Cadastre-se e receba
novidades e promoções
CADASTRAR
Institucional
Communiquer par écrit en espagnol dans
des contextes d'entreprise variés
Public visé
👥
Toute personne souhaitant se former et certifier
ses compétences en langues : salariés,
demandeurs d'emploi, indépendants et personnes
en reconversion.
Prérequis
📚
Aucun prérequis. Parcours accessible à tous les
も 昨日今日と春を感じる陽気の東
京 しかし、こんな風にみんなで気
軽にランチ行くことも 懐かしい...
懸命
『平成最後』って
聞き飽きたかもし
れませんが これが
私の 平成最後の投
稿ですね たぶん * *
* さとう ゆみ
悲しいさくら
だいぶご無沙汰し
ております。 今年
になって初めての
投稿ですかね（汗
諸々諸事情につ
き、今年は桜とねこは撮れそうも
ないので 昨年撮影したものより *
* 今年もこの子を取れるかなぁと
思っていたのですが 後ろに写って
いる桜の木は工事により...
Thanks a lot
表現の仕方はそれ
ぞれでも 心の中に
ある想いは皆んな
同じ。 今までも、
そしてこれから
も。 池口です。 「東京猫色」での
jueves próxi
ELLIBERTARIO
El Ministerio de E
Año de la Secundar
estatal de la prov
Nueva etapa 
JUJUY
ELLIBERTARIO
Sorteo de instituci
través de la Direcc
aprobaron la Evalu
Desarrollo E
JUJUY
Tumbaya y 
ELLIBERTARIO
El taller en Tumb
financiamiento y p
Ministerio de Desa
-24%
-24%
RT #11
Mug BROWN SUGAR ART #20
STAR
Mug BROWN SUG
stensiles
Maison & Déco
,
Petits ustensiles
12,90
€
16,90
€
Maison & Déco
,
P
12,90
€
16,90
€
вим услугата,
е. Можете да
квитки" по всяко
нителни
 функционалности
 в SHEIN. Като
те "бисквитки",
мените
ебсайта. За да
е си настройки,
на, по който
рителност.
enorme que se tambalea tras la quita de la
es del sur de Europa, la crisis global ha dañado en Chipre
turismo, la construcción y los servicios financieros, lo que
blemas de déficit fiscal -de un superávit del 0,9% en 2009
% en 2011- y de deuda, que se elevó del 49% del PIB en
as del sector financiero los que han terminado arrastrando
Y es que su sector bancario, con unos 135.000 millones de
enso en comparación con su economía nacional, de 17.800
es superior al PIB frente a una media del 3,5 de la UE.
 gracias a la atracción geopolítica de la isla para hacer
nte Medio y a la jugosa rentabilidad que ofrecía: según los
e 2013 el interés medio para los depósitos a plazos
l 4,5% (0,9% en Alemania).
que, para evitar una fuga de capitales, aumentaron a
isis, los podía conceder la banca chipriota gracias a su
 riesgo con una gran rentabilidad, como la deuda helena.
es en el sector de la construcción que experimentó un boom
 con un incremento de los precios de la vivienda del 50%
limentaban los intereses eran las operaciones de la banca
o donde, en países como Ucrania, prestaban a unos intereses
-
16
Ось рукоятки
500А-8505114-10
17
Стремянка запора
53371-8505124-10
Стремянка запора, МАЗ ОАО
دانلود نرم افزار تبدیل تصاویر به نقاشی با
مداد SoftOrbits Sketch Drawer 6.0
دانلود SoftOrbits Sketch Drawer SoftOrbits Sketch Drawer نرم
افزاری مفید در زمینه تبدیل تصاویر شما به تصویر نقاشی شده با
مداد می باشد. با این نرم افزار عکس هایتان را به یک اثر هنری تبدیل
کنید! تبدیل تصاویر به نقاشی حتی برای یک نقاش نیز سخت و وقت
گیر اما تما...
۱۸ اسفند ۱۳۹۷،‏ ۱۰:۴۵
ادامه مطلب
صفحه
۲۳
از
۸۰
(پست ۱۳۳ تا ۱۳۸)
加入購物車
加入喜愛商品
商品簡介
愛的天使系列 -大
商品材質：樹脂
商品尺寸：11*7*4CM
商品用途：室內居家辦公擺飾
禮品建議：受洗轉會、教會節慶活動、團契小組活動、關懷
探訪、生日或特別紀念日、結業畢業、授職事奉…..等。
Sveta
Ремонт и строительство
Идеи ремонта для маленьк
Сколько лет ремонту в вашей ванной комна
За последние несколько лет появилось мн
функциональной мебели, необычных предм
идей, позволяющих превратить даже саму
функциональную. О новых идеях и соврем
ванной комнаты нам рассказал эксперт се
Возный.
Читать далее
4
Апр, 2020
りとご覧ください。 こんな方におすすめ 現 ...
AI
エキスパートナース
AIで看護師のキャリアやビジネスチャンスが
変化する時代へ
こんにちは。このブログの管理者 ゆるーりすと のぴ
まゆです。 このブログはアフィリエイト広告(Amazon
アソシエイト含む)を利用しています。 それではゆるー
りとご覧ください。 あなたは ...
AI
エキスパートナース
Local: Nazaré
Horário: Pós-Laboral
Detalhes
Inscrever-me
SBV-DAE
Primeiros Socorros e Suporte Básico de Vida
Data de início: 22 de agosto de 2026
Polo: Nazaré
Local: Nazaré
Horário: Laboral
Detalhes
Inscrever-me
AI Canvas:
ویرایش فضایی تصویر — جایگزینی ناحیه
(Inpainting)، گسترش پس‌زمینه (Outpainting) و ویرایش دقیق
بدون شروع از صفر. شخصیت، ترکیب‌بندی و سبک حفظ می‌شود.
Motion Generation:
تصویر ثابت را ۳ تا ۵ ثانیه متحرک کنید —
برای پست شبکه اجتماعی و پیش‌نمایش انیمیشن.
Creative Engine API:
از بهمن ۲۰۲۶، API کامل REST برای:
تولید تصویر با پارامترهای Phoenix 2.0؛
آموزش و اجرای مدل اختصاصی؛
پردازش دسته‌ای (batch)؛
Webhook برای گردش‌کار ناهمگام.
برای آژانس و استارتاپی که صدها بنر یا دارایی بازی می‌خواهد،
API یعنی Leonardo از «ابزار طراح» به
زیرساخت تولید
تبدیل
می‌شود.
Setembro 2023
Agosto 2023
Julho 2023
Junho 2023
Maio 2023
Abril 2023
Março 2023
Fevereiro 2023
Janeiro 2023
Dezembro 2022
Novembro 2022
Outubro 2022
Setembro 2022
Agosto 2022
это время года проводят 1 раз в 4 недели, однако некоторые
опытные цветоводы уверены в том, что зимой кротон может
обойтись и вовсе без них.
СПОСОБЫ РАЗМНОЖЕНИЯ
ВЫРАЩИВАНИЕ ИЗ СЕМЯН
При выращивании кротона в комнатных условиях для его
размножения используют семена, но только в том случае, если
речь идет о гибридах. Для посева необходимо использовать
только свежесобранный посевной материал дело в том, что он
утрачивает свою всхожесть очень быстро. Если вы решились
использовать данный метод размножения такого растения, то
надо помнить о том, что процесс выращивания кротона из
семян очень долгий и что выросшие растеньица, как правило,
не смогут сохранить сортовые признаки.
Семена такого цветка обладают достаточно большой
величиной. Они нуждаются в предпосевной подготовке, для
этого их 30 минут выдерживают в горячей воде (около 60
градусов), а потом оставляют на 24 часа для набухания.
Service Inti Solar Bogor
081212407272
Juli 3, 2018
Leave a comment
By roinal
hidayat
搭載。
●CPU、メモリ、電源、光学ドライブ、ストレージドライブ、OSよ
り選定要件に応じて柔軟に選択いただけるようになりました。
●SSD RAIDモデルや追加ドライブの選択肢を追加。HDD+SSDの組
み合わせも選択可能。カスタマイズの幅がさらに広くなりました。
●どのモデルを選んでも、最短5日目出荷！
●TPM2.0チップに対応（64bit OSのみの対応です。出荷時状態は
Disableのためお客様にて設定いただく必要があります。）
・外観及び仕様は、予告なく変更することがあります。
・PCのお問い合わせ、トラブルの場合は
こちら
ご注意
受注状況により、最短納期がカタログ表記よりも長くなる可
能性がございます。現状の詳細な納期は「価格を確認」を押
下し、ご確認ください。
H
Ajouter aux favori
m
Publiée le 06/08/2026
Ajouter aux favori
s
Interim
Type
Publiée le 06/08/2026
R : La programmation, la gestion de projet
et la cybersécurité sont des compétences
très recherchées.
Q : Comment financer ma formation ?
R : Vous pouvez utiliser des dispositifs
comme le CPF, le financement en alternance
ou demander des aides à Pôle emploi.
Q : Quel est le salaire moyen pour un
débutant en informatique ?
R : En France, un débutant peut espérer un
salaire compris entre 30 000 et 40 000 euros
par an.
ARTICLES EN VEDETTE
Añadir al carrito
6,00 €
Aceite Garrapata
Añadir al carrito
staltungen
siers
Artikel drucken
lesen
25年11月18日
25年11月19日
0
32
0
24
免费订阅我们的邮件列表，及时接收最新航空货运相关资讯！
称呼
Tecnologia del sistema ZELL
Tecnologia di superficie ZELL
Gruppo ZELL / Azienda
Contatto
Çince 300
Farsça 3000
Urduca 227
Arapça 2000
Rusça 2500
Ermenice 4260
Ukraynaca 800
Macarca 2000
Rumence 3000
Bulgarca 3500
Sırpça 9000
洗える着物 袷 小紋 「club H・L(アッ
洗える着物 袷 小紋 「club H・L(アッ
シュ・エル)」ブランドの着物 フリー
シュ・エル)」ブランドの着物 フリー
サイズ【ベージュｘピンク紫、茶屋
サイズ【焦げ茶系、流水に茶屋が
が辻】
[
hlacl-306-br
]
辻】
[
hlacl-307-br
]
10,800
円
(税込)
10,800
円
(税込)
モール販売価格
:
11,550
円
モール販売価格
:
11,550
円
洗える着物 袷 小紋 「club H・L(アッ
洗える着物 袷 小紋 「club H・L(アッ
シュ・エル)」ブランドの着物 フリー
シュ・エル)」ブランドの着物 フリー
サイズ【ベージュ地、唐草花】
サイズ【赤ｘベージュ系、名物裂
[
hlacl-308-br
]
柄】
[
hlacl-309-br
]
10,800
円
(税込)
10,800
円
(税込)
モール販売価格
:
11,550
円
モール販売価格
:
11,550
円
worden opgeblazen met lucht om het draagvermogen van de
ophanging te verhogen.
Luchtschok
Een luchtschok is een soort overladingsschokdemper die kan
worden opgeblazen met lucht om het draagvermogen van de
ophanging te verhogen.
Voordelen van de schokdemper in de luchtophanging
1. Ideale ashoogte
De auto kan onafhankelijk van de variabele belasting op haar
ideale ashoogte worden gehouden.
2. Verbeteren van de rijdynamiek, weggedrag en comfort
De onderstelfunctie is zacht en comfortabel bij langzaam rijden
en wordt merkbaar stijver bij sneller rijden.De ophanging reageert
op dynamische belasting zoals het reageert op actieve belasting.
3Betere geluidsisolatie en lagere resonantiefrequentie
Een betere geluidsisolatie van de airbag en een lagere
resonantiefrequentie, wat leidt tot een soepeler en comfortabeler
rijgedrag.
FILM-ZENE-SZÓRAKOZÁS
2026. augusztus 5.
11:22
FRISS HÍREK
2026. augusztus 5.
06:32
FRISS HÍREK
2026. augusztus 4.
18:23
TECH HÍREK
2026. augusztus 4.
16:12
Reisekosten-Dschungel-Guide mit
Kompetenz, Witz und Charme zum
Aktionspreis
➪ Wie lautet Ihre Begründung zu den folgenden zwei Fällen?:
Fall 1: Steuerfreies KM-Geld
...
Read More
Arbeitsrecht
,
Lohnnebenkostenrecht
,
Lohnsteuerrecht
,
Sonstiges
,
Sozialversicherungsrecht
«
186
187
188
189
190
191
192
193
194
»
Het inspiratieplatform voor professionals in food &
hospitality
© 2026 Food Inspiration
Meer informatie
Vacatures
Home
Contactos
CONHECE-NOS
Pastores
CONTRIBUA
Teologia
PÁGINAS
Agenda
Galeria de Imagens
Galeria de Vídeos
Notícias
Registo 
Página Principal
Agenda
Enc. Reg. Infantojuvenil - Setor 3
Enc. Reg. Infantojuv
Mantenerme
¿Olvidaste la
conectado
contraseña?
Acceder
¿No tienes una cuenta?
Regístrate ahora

· · · ·

### What is required:
In the data above, find each line that has the word "salaire" and copy it out.

### Exercise response:
Q : Quel est le salaire moyen pour un
salaire compris entre 30 000 et 40 000 euros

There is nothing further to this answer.